In a great speech from TED global 2009, Daniel Pink discusses the issue of motivation and incentives.
See the speech here:
Pink describes the “candle problem” as a classic model of when incentives work and when they actually hinder innovation. This is a situation where the subject is asked to solve a situation and the solution is not immediately evident.
When the candle problem is explained simply, incentives to the subjects drastically improve the results. And when the problem is more complex, Pink explains, incentives actually hurt innovation and produce negative results.
A clear example of this phenomenon often happens in quarterly or semi-annual performance reviews.
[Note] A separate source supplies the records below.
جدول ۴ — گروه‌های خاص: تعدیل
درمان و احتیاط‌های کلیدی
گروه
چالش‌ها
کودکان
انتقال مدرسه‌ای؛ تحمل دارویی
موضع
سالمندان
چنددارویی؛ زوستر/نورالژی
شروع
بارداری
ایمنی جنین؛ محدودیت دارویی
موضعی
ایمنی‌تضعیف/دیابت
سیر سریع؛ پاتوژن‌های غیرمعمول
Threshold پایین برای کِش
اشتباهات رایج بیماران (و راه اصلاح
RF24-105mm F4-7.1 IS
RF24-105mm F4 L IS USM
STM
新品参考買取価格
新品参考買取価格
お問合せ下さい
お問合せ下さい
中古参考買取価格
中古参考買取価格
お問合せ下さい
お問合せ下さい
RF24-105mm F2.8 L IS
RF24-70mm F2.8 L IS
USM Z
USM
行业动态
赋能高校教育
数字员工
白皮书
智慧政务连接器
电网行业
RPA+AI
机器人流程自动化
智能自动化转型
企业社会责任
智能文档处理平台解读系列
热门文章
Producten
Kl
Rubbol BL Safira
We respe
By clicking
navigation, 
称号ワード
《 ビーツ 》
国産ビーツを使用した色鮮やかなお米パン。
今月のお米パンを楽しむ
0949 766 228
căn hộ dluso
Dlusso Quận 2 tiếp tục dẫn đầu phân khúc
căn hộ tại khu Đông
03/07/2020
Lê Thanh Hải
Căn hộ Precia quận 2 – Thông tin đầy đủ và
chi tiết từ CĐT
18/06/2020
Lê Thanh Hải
Because the objectives the employee tries to achieve are often vague or unknowable (improve the “x” process), having these incentives in place encourages the employee to pick safe alternatives that will guarantee reaching the incentive.
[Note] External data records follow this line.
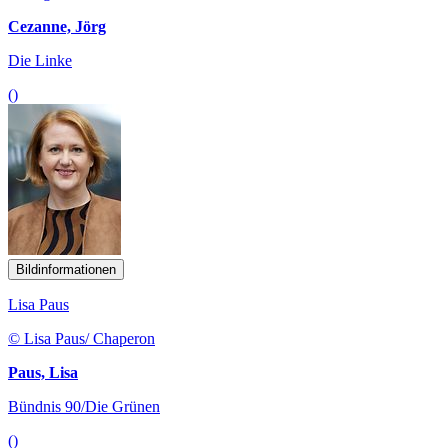
Cezanne, Jörg
Die Linke
()
Bildinformationen
Lisa Paus
© Lisa Paus/ Chaperon
Paus, Lisa
Bündnis 90/Die Grünen
()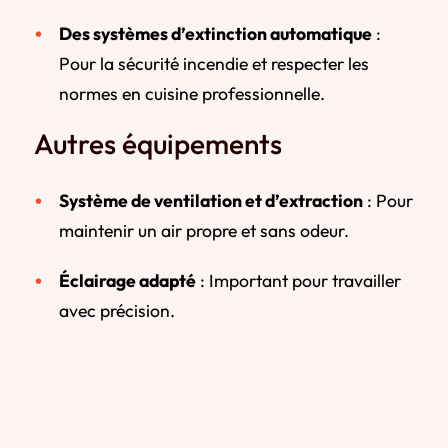
Des systèmes d’extinction automatique
:
Pour la sécurité incendie et respecter les
normes en cuisine professionnelle.
Autres équipements
Système de ventilation et d’extraction
: Pour
maintenir un air propre et sans odeur.
Éclairage adapté
: Important pour travailler
avec précision.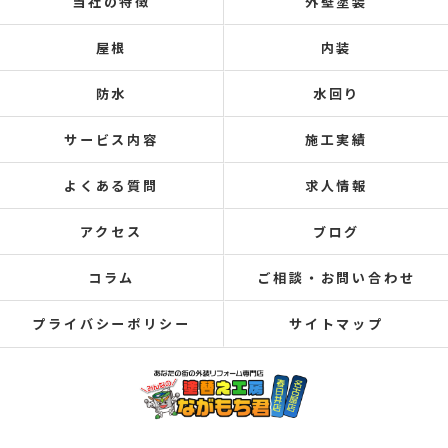
当社の特徴
外壁塗装
屋根
内装
防水
水回り
サービス内容
施工実績
よくある質問
求人情報
アクセス
ブログ
コラム
ご相談・お問い合わせ
プライバシーポリシー
サイトマップ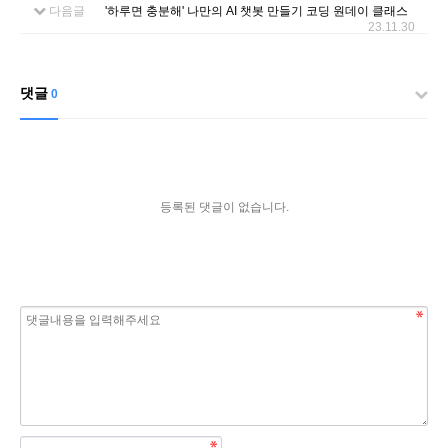
다음글
'하루면 충분해' 나만의 AI 챗봇 만들기 코딩 원데이 클래스
23.11.30
댓글
0
등록된 댓글이 없습니다.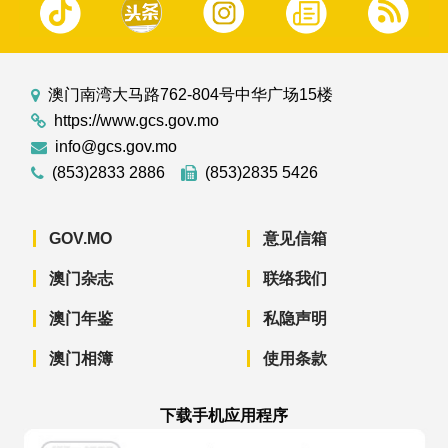
澳门南湾大马路762-804号中华广场15楼
https://www.gcs.gov.mo
info@gcs.gov.mo
(853)2833 2886
(853)2835 5426
GOV.MO
意见信箱
澳门杂志
联络我们
澳门年鉴
私隐声明
澳门相簿
使用条款
下载手机应用程序
澳门政府新闻 APP - App Store 下载
澳门政府新闻 APP - Googl
澳门政府新闻 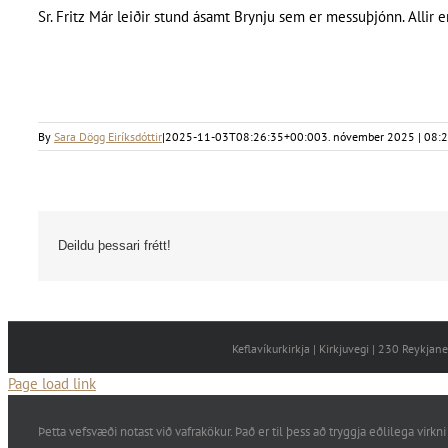
Sr. Fritz Már leiðir stund ásamt Brynju sem er messuþjónn. Allir 
By
Sara Dögg Eiríksdóttir
|
2025-11-03T08:26:35+00:00
3. nóvember 2025 | 08:
Deildu þessari frétt!
Keflavíkurkirkja | Kirkjuvegi | 230 Reykja
Page load link
Þetta vefsvæði notast við vafrakökur. Það er til þess að tryggja eðlilega vi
How can you break out of this cycle? First, pick the smallest big goal that you can quantify. Base the incentive on something that you know matters to the process (e.g. engaging customers) and free the employee to try new things (and be responsible).
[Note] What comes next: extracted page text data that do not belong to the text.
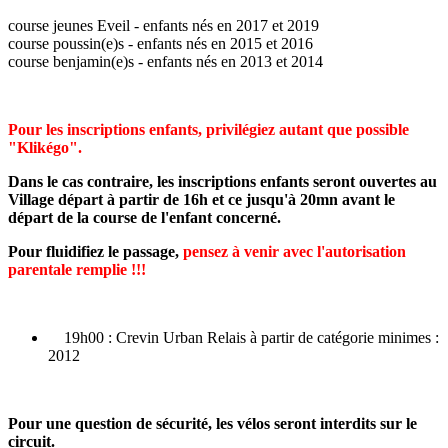
course jeunes Eveil - enfants nés en 2017 et 2019
course poussin(e)s - enfants nés en 2015 et 2016
course benjamin(e)s - enfants nés en 2013 et 2014
Pour les inscriptions enfants, privilégiez autant que possible
"Klikégo".
Dans le cas contraire, les inscriptions enfants seront ouvertes au
Village départ à partir de 16h et ce jusqu'à 20mn avant le
départ de la course de l'enfant concerné.
Pour fluidifiez le passage,
​ pensez à venir avec l'autorisation
parentale remplie !!!
19h00 : Crevin Urban Relais à partir de catégorie minimes :
2012
Pour une question de sécurité, les vélos seront interdits sur le
circuit.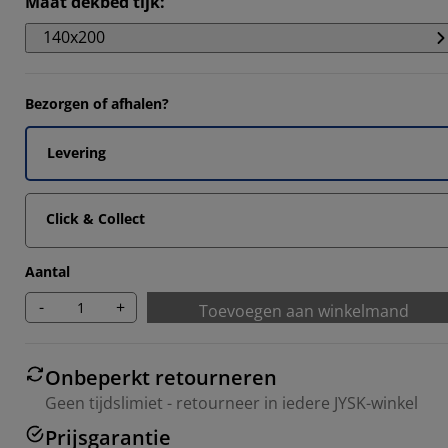
Maat dekbed tijk
:
4762%
140x200
9524%
2857%
Bezorgen of afhalen?
14285%
Levering
Click & Collect
Aantal
-
+
Toevoegen aan winkelmand
Onbeperkt retourneren
Geen tijdslimiet - retourneer in iedere JYSK-winkel
Prijsgarantie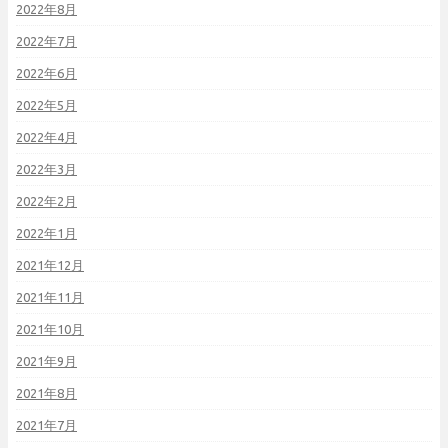
2022年8月
2022年7月
2022年6月
2022年5月
2022年4月
2022年3月
2022年2月
2022年1月
2021年12月
2021年11月
2021年10月
2021年9月
2021年8月
2021年7月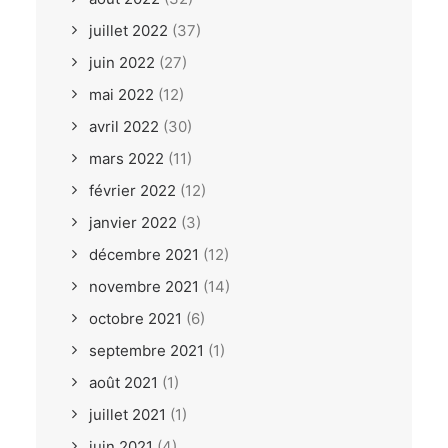
juillet 2022
(37)
juin 2022
(27)
mai 2022
(12)
avril 2022
(30)
mars 2022
(11)
février 2022
(12)
janvier 2022
(3)
décembre 2021
(12)
novembre 2021
(14)
octobre 2021
(6)
septembre 2021
(1)
août 2021
(1)
juillet 2021
(1)
juin 2021
(4)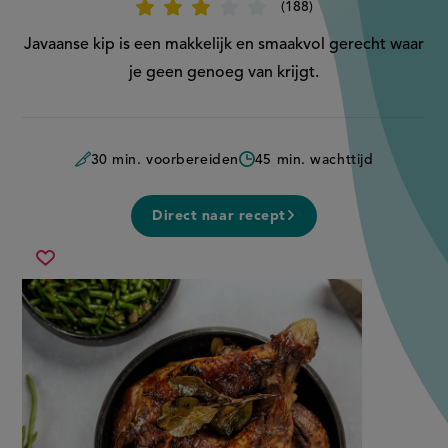
188
Beoordeel
recept
'Javaanse
Javaanse kip is een makkelijk en smaakvol gerecht waar
kip'
je geen genoeg van krijgt.
30 min. voorbereiden
45 min. wachttijd
Direct naar recept
javaanse
Sla
kip
recept
op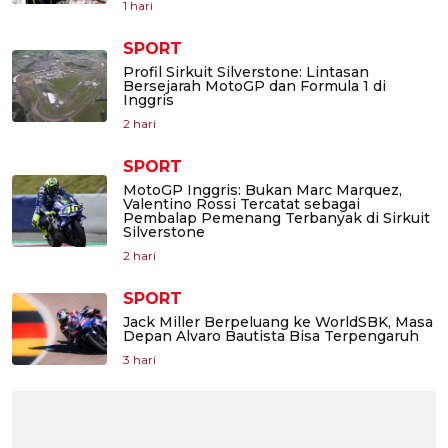
1 hari
SPORT
Profil Sirkuit Silverstone: Lintasan
Bersejarah MotoGP dan Formula 1 di
Inggris
2 hari
SPORT
MotoGP Inggris: Bukan Marc Marquez,
Valentino Rossi Tercatat sebagai
Pembalap Pemenang Terbanyak di Sirkuit
Silverstone
2 hari
SPORT
Jack Miller Berpeluang ke WorldSBK, Masa
Depan Alvaro Bautista Bisa Terpengaruh
3 hari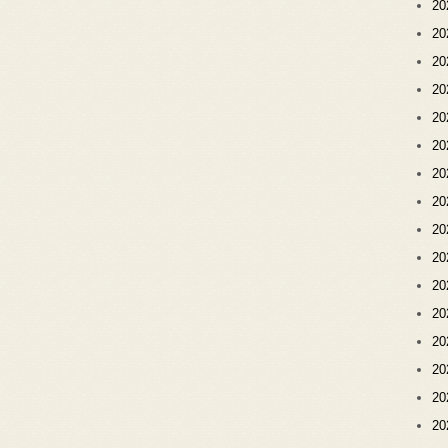
2
2
2
2
2
2
2
2
2
2
2
2
2
2
2
2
Second, ask employees how they want to be motivated and align their incentives with company goals. Each area of the company can contribute to making money, increasing customer loyalty, or just answering questions in a consistent way. Just make sure you set at least one numeric, measurable goal, tracking progress against this goal daily or weekly.
Finally, don’t be afraid to scrap a goal and rethink it if it’s not working. Even the most engaged and best-performing employees might change their minds. Iterating through this process will help you to solve the difficult “candle problems” in your business.